All lines of the data shown below should be output exactly as they stand.

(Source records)

[Start of section]

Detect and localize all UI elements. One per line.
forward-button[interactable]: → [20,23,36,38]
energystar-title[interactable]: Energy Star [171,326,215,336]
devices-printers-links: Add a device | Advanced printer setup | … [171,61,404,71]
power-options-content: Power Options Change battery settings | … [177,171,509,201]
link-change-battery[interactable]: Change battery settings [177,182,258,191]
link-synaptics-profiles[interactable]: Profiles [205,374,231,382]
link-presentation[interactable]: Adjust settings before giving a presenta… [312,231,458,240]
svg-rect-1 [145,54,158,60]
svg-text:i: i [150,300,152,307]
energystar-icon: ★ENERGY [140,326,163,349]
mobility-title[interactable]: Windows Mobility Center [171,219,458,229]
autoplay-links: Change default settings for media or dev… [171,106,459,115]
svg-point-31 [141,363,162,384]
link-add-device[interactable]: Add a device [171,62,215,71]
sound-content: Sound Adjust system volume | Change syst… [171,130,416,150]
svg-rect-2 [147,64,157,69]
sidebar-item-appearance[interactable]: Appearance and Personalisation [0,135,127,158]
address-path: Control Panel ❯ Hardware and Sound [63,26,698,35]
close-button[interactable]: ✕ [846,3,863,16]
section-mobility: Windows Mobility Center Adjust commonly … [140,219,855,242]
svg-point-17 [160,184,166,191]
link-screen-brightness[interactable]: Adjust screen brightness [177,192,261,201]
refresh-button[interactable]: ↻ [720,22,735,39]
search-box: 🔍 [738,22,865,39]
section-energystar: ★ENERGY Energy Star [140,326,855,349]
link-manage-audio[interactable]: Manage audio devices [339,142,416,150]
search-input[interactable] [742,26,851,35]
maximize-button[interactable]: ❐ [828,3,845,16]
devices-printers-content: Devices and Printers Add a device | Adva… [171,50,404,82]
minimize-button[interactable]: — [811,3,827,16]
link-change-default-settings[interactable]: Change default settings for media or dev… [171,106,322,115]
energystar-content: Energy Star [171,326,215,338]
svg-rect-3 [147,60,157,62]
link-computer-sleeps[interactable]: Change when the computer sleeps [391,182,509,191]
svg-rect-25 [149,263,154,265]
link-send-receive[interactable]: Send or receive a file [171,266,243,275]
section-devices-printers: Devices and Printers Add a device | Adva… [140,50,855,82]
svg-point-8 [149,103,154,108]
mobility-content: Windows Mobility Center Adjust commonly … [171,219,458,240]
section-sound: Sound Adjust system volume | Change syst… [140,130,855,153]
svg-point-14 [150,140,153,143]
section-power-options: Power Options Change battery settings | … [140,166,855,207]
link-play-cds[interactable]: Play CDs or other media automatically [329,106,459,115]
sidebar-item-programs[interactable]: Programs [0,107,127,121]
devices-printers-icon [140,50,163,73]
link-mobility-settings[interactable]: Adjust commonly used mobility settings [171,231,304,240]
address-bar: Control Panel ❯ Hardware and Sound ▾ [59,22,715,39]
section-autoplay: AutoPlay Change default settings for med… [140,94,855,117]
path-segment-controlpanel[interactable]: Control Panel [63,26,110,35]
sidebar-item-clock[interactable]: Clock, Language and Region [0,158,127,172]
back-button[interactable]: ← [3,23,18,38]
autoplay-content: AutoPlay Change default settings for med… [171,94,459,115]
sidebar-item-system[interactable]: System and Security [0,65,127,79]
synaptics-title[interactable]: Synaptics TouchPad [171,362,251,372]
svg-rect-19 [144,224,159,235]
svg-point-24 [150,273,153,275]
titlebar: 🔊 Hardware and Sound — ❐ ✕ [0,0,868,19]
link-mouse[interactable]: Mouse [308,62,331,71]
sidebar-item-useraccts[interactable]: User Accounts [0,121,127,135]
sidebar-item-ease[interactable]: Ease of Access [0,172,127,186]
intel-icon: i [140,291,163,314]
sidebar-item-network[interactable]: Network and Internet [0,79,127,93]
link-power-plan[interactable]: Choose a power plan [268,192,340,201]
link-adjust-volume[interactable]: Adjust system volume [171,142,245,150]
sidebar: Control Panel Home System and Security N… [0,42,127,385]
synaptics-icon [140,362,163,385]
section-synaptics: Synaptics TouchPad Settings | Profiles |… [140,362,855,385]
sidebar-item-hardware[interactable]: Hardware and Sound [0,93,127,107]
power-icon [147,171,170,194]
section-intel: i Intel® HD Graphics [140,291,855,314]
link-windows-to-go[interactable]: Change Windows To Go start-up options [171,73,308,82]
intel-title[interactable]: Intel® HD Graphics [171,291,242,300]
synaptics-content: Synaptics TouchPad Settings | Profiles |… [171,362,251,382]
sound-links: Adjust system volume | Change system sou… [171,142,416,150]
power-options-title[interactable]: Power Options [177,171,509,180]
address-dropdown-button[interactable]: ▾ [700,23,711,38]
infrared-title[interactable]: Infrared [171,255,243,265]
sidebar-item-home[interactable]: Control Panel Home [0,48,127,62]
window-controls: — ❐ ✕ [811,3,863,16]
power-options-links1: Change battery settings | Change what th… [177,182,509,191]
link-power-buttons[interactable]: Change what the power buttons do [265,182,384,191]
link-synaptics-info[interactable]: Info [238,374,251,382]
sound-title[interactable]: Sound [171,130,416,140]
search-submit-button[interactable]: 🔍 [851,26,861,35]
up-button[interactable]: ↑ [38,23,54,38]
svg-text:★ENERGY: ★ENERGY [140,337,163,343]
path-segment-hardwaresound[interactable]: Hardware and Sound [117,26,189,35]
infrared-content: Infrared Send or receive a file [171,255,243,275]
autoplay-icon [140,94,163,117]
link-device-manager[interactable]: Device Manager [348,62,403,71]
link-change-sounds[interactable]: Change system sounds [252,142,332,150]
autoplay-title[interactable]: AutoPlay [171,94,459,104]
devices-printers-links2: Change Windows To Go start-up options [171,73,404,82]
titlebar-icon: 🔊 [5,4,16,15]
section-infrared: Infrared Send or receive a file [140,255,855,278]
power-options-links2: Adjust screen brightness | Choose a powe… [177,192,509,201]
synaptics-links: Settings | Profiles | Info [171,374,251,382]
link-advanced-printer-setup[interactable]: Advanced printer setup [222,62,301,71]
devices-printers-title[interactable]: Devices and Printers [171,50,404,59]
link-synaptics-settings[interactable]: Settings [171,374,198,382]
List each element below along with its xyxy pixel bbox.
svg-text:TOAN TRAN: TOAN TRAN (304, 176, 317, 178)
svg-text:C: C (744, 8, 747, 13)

[End of section]

Answer to this exercise:
Detect and localize all UI elements. One per line.
forward-button[interactable]: → [20,23,36,38]
energystar-title[interactable]: Energy Star [171,326,215,336]
devices-printers-links: Add a device | Advanced printer setup | … [171,61,404,71]
power-options-content: Power Options Change battery settings | … [177,171,509,201]
link-change-battery[interactable]: Change battery settings [177,182,258,191]
link-synaptics-profiles[interactable]: Profiles [205,374,231,382]
link-presentation[interactable]: Adjust settings before giving a presenta… [312,231,458,240]
svg-rect-1 [145,54,158,60]
svg-text:i: i [150,300,152,307]
energystar-icon: ★ENERGY [140,326,163,349]
mobility-title[interactable]: Windows Mobility Center [171,219,458,229]
autoplay-links: Change default settings for media or dev… [171,106,459,115]
svg-point-31 [141,363,162,384]
link-add-device[interactable]: Add a device [171,62,215,71]
sound-content: Sound Adjust system volume | Change syst… [171,130,416,150]
svg-rect-2 [147,64,157,69]
sidebar-item-appearance[interactable]: Appearance and Personalisation [0,135,127,158]
address-path: Control Panel ❯ Hardware and Sound [63,26,698,35]
close-button[interactable]: ✕ [846,3,863,16]
section-mobility: Windows Mobility Center Adjust commonly … [140,219,855,242]
svg-point-17 [160,184,166,191]
link-screen-brightness[interactable]: Adjust screen brightness [177,192,261,201]
refresh-button[interactable]: ↻ [720,22,735,39]
search-box: 🔍 [738,22,865,39]
section-energystar: ★ENERGY Energy Star [140,326,855,349]
link-manage-audio[interactable]: Manage audio devices [339,142,416,150]
search-input[interactable] [742,26,851,35]
maximize-button[interactable]: ❐ [828,3,845,16]
devices-printers-content: Devices and Printers Add a device | Adva… [171,50,404,82]
minimize-button[interactable]: — [811,3,827,16]
link-change-default-settings[interactable]: Change default settings for media or dev… [171,106,322,115]
energystar-content: Energy Star [171,326,215,338]
svg-rect-3 [147,60,157,62]
link-computer-sleeps[interactable]: Change when the computer sleeps [391,182,509,191]
svg-rect-25 [149,263,154,265]
link-send-receive[interactable]: Send or receive a file [171,266,243,275]
section-devices-printers: Devices and Printers Add a device | Adva… [140,50,855,82]
svg-point-8 [149,103,154,108]
mobility-content: Windows Mobility Center Adjust commonly … [171,219,458,240]
section-sound: Sound Adjust system volume | Change syst… [140,130,855,153]
svg-point-14 [150,140,153,143]
section-power-options: Power Options Change battery settings | … [140,166,855,207]
link-play-cds[interactable]: Play CDs or other media automatically [329,106,459,115]
sidebar-item-programs[interactable]: Programs [0,107,127,121]
devices-printers-icon [140,50,163,73]
link-mobility-settings[interactable]: Adjust commonly used mobility settings [171,231,304,240]
address-bar: Control Panel ❯ Hardware and Sound ▾ [59,22,715,39]
section-autoplay: AutoPlay Change default settings for med… [140,94,855,117]
path-segment-controlpanel[interactable]: Control Panel [63,26,110,35]
sidebar-item-clock[interactable]: Clock, Language and Region [0,158,127,172]
back-button[interactable]: ← [3,23,18,38]
autoplay-content: AutoPlay Change default settings for med… [171,94,459,115]
sidebar-item-system[interactable]: System and Security [0,65,127,79]
synaptics-title[interactable]: Synaptics TouchPad [171,362,251,372]
svg-rect-19 [144,224,159,235]
svg-point-24 [150,273,153,275]
titlebar: 🔊 Hardware and Sound — ❐ ✕ [0,0,868,19]
link-mouse[interactable]: Mouse [308,62,331,71]
sidebar-item-useraccts[interactable]: User Accounts [0,121,127,135]
sidebar-item-ease[interactable]: Ease of Access [0,172,127,186]
intel-icon: i [140,291,163,314]
sidebar-item-network[interactable]: Network and Internet [0,79,127,93]
link-power-plan[interactable]: Choose a power plan [268,192,340,201]
link-adjust-volume[interactable]: Adjust system volume [171,142,245,150]
sidebar: Control Panel Home System and Security N… [0,42,127,385]
synaptics-icon [140,362,163,385]
section-synaptics: Synaptics TouchPad Settings | Profiles |… [140,362,855,385]
sidebar-item-hardware[interactable]: Hardware and Sound [0,93,127,107]
power-icon [147,171,170,194]
section-intel: i Intel® HD Graphics [140,291,855,314]
link-windows-to-go[interactable]: Change Windows To Go start-up options [171,73,308,82]
intel-title[interactable]: Intel® HD Graphics [171,291,242,300]
synaptics-content: Synaptics TouchPad Settings | Profiles |… [171,362,251,382]
sound-links: Adjust system volume | Change system sou… [171,142,416,150]
power-options-title[interactable]: Power Options [177,171,509,180]
address-dropdown-button[interactable]: ▾ [700,23,711,38]
infrared-title[interactable]: Infrared [171,255,243,265]
sidebar-item-home[interactable]: Control Panel Home [0,48,127,62]
window-controls: — ❐ ✕ [811,3,863,16]
power-options-links1: Change battery settings | Change what th… [177,182,509,191]
link-power-buttons[interactable]: Change what the power buttons do [265,182,384,191]
link-synaptics-info[interactable]: Info [238,374,251,382]
sound-title[interactable]: Sound [171,130,416,140]
search-submit-button[interactable]: 🔍 [851,26,861,35]
up-button[interactable]: ↑ [38,23,54,38]
svg-text:★ENERGY: ★ENERGY [140,337,163,343]
path-segment-hardwaresound[interactable]: Hardware and Sound [117,26,189,35]
infrared-content: Infrared Send or receive a file [171,255,243,275]
autoplay-icon [140,94,163,117]
link-device-manager[interactable]: Device Manager [348,62,403,71]
link-change-sounds[interactable]: Change system sounds [252,142,332,150]
autoplay-title[interactable]: AutoPlay [171,94,459,104]
devices-printers-links2: Change Windows To Go start-up options [171,73,404,82]
titlebar-icon: 🔊 [5,4,16,15]
section-infrared: Infrared Send or receive a file [140,255,855,278]
power-options-links2: Adjust screen brightness | Choose a powe… [177,192,509,201]
synaptics-links: Settings | Profiles | Info [171,374,251,382]
link-advanced-printer-setup[interactable]: Advanced printer setup [222,62,301,71]
devices-printers-title[interactable]: Devices and Printers [171,50,404,59]
link-synaptics-settings[interactable]: Settings [171,374,198,382]
List each element below along with its xyxy pixel bbox.
svg-text:TOAN TRAN: TOAN TRAN (304, 176, 317, 178)
svg-text:C: C (744, 8, 747, 13)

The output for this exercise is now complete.